蛇 VS ゴキブリ!ちなみに私はどちらも怖くない。


「愛おしい人の母君に嫌われたくありません。私は愛おしい人の愛の奴隷。愛を囁き続けるだけです」


ゴキブリ――じゃなくて、ユストゥス様が折れた。のかな?こちらを見つめる瞳に切ない色が宿っている。


「ところでリュエナ……このおじさん達はなに?もうこれ以上飼えないわよ。元いた場所に捨てて来なさい」

「あーでも母様、この人たちって動きが暗殺者っぽいんだけど」

「そうでしょうね。腕にある刺青は、暗殺集団、満月の狼の証よ」

「満月の狼⁉︎どうりで強いはず――あの有名な暗殺集団でしたか――」

「満月の狼?ぷぷ、なにそれ。遠吠えでもするの?あおーんって、良いおじさん達が?ウケる」


ネーミングセンスが最低だ。真面目な顔で会話している母様とユストゥス様には悪いけど、我慢できない。

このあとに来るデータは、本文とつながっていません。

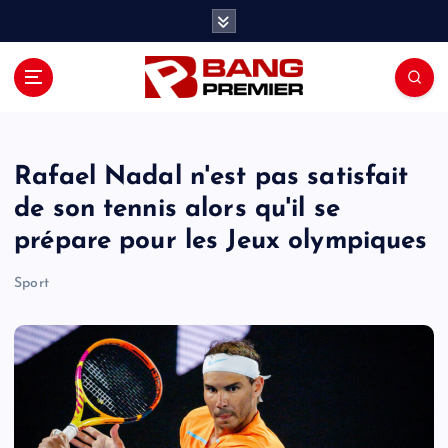
S
k
i
p
t
o
c
o
Rafael Nadal n'est pas satisfait
n
de son tennis alors qu'il se
t
prépare pour les Jeux olympiques
e
n
Sport
t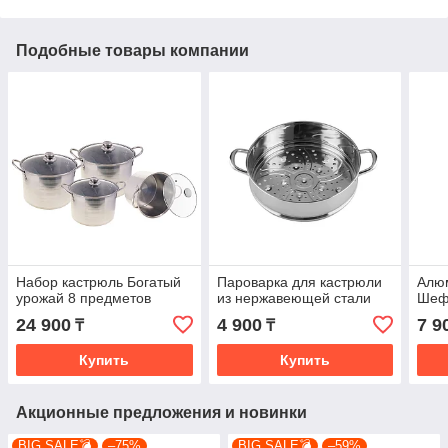
Подобные товары компании
Набор кастрюль Богатый
Пароварка для кастрюли
Алю
урожай 8 предметов
из нержавеющей стали
Шеф-
24 900
4 900
7 9
₸
₸
Купить
Купить
Акционные предложения и новинки
BIG SALE💣
–75%
BIG SALE💣
–59%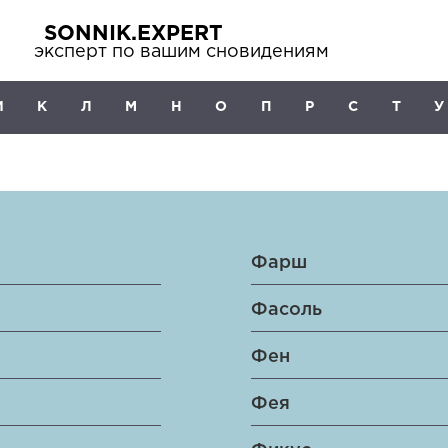
SONNIK.EXPERT
эксперт по вашим сновидениям
И
К
Л
М
Н
О
П
Р
С
Т
У
Фарш
Фасоль
Фен
Фея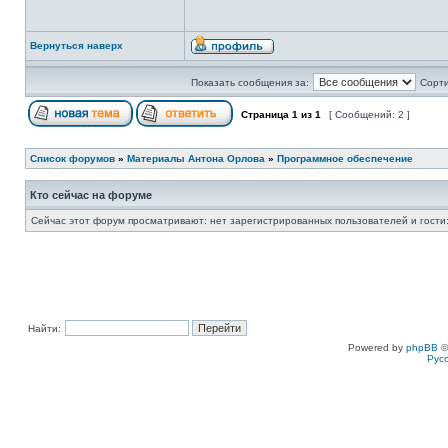
Вернуться наверх
Показать сообщения за:
Сорти
Страница
1
из
1
[ Сообщений: 2 ]
Список форумов
»
Материалы Антона Орлова
»
Программное обеспечение
Кто сейчас на форуме
Сейчас этот форум просматривают: нет зарегистрированных пользователей и гости:
Найти:
Powered by
phpBB
©
Рус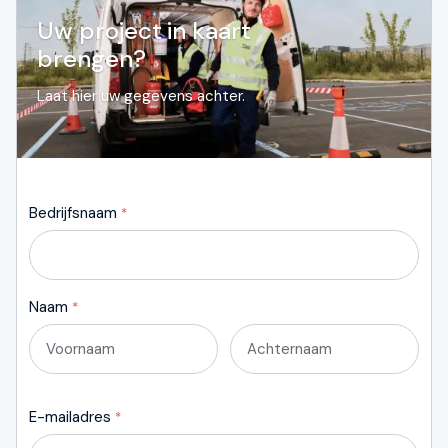
Uw project in kaart
brengen?
Laat hier uw gegevens achter.
Bedrijfsnaam
*
Naam
*
Eerste
Laatste
E-mailadres
*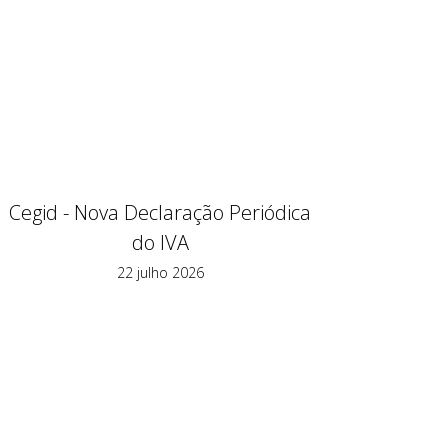
Cegid - Nova Declaração Periódica
do IVA
22 julho 2026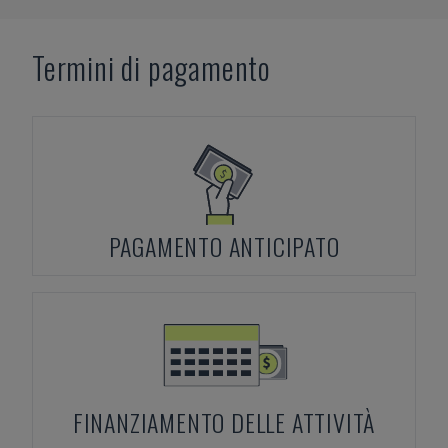
Termini di pagamento
PAGAMENTO ANTICIPATO
FINANZIAMENTO DELLE ATTIVITÀ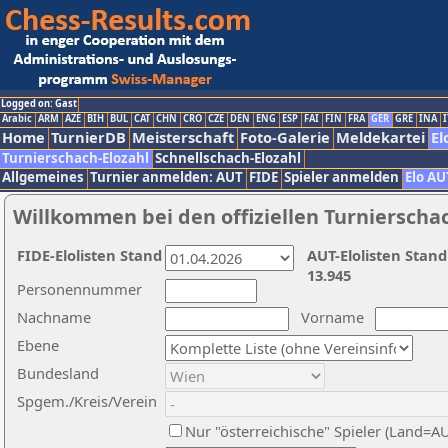
Logged on: Gast
Arabic
ARM
AZE
BIH
BUL
CAT
CHN
CRO
CZE
DEN
ENG
ESP
FAI
FIN
FRA
GER
GRE
INA
I
Home
TurnierDB
Meisterschaft
Foto-Galerie
Meldekartei
El
Turnierschach-Elozahl
Schnellschach-Elozahl
Allgemeines
Turnier anmelden: AUT
FIDE
Spieler anmelden
Elo AU
Willkommen bei den offiziellen Turnierscha
FIDE-Elolisten Stand
AUT-Elolisten Stand
13.945
Personennummer
Nachname
Vorname
Ebene
Bundesland
Spgem./Kreis/Verein
Nur "österreichische" Spieler (Land=A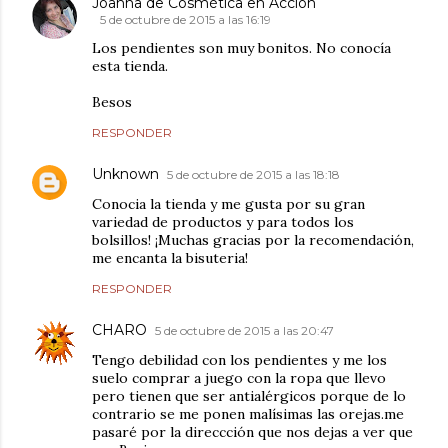
Joanna de Cosmética en Acción
5 de octubre de 2015 a las 16:19
Los pendientes son muy bonitos. No conocía
esta tienda.
Besos
RESPONDER
Unknown
5 de octubre de 2015 a las 18:18
Conocia la tienda y me gusta por su gran
variedad de productos y para todos los
bolsillos! ¡Muchas gracias por la recomendación,
me encanta la bisuteria!
RESPONDER
CHARO
5 de octubre de 2015 a las 20:47
Tengo debilidad con los pendientes y me los
suelo comprar a juego con la ropa que llevo
pero tienen que ser antialérgicos porque de lo
contrario se me ponen malísimas las orejas.me
pasaré por la direccción que nos dejas a ver que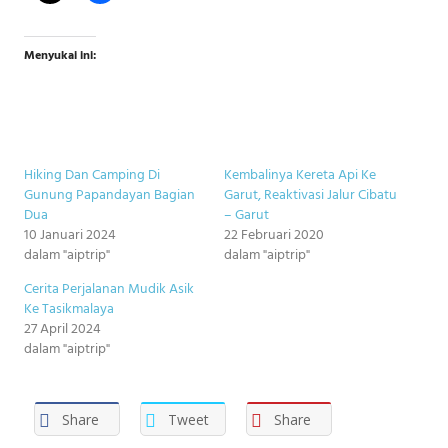
Menyukai ini:
Hiking Dan Camping Di
Kembalinya Kereta Api Ke
Gunung Papandayan Bagian
Garut, Reaktivasi Jalur Cibatu
Dua
– Garut
10 Januari 2024
22 Februari 2020
dalam "aiptrip"
dalam "aiptrip"
Cerita Perjalanan Mudik Asik
Ke Tasikmalaya
27 April 2024
dalam "aiptrip"
Share
Tweet
Share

だけど呑気な私と違い、ユストゥス様の表情は晴れない。


「愛おしい人まで狙われるとは思いませんでした」

「そうね。リュエナが王子様を運んできた時点であり得ることだとは予想していたけど、ベルヘンケの名を恐れて手を出すことはないと思っていたわ」


なんか難しい話をしている。これ以上笑わない方が良いだろう。


「なんかヤケクソ気味に襲って来たよ。強そうな人が遠くにいたから、その人に脅されたんじゃないかな」

「強そうな人?それは父様より?」

「父様……だと勝てるよ。大兄様は相性の問題で無理だと思う。少兄様はうーん、ちょっと分からない」

「…………あなたは?」

「私は…………今の状態なら微妙?」

「そう……リュエナが本能でそう感じ取ったなら信じましょう――王子様?もしやここから出ていく気ではないでしょうね?」


え?そうなの?いなくなるの⁉︎

ちょっと、いやそれなりに……嬉しい……のかな?どうだろう。


「愛おしい人の側を離れたくはありません。ですが愛おしい人を危険に巻き込みたくありません。私は恋の下僕なので」

愛おしい、愛おしいってウザいな。名前で呼べよ!名前で!!


「王子様はリュエナと勝負をしているところ。この城を私の許可なく出ていけばそこで王子様の負けですわ。そして私は有事以外で許可を出す気はありません。お分かりですね?」


そうか、出て行かないんだね。うん、良かった!


「リュエナ?なんだか嬉しそうね?もう負けを認めるの?」

「へ?母様、なに言ってんの?」

「ニヤけているわよ?」


そうかな?

頬をむにっと触ったら、確かにニヤけている?なんで?


「やっぱり勝負は白黒つけたいし?」

「そう、そうなら良いのよ?」

いや、母様やめて!その全てわかっているような顔!


「愛おしい人が、私を求めてくれるなんて」


瞳をうるうるさせるのをやめろ!

綺麗な瞳がさらにキラキラして心臓に悪い!


「もう――とにかくこのおじさん達を地下牢にでも入れて!」

「そうね」


母が手を叩くと、スッと出てきた人たちは我が家の兵士たちだ。

満月の狼(やっぱウケる)の人たちを抱えて、またもや消えた。


「さすがベルヘンケ伯爵家……みなさま一筋縄ではいかないようで」

「ええ、ですから王子様の安全は保証しますわ。良い選択でしたのよ?」

深くお辞儀をするユストゥス様は安心したようだ。


だけど、ひとつ分からないことがある。

誰か教えて欲しい。

なんでユストゥス様は命を狙われているの!?

ねぇ、なんで!!


その答えは近いうちに分かることになった。